Thursday, June 08, 2006

i stop to see a weeping willow


Stratford-upon-Avon is easily the most overrated tourist trap in England. Of course, you have to go there if you visit England, in the same sense that you have to go to Disneyland if you are in Anaheim, or how you have to drink rusty rain water if you are in a Japanese War camp. It's just what you do. For true bardolaters like myself, Stratford is a necessary evil. We walk around with our noses up, snooting at all the gawky Americans and the snap-happy Japanese like we own the place. Any town that puts their McDonalds employees in Elizabethan uniforms has reached the zenith of garish tourism. But, OK.

That being said, I've realized that Stratford is not to be merely visited, but to be thoroughly felt. And you don't necessarily feel it on the hop-on Shakespeare bus. I've visited Stratford three times, and each time I felt the place in curious ways:


1. 1993. I stole a pear off one of the trees in Anne Hathaway's garden and ate it covertly in the shade of a mulberry.



2. 2002. Sitting with Ros, Christian, Kelley, Hannah, and Sherri in Hall's Croft cafe. Blustery wet February day outside. The walls were salmon red. Roz told us some funny stories.

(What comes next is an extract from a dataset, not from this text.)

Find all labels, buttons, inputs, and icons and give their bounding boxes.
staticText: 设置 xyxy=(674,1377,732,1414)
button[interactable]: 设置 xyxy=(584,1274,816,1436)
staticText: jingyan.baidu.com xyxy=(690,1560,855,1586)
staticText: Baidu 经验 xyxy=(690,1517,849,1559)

3. 2006. After an underwhelming performance of Romeo and Juliet (instead of sword fights, Irish Dancing!)I walked along the banks of the river Avon until about 1:30 am. Don't worry, I wasn't alone. I had my ipod. The moon was out, lighting up the weeping willows, and the pathway was clear and manageable. Holy Trinity church chimed midnight and then one, and I couldn't go back to bed on such a warm and luminous night.

Oddly enough, the words that kept ringing in my head weren't Shakespeare at all, but Robert Frost:

I have been one acquainted with the night.
I have walked out in rain -- and back in rain.
I have outwalked the furthest city light.

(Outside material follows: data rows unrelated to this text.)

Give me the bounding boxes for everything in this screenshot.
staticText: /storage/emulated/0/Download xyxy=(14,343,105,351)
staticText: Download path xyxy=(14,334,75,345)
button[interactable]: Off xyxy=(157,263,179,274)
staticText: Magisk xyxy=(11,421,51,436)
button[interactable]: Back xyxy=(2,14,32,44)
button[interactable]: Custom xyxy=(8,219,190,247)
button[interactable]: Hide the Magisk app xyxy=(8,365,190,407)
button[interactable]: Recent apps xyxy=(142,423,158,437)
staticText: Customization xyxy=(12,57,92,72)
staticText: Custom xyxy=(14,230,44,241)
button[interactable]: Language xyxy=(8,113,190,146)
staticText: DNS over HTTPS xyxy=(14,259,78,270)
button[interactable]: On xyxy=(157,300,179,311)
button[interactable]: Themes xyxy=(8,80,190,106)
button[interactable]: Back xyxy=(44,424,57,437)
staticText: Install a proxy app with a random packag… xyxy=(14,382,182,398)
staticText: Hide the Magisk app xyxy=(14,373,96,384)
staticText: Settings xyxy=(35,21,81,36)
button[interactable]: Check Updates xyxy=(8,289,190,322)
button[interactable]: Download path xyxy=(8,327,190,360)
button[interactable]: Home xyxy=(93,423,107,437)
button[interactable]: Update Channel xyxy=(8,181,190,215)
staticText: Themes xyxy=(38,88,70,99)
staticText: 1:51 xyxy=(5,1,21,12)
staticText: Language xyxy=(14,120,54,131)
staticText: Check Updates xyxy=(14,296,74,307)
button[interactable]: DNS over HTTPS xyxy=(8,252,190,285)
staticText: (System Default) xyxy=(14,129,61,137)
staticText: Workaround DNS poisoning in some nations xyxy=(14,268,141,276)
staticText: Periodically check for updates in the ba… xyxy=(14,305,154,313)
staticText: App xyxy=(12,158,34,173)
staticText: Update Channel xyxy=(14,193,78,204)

I have looked down the saddest city lane.
I have passed by the watchman on his beat
And dropped my eyes, unwilling to explain.

I have stood still and stopped the sound of feet
When far away an interrupted cry
Came over houses from another street,

But not to call me back or say good-bye;
And further still at an unearthly height,
One luminary clock against the sky

Proclaimed the time was neither wrong nor right.
I have been one acquainted with the night.

Happy to have felt Stratford finally, I was happily resigned to being a tourist again. The next day, Mark, Lexi and I rented a little skiff (name: Viola) and paddled along the river. We made some flatulent noises at some bossy British ladies, and I gave Mark and Lexi a Much Ado quiz, which they aced. Finally, hearing the splash of a kayakker in distress, we slid down the river to pull her out of the water and realized it was Neve Campbell, from TV's Party of Five. She looked like a drowned rat, but who am I to judge? My head was pink from all that Warwickshire sunshine.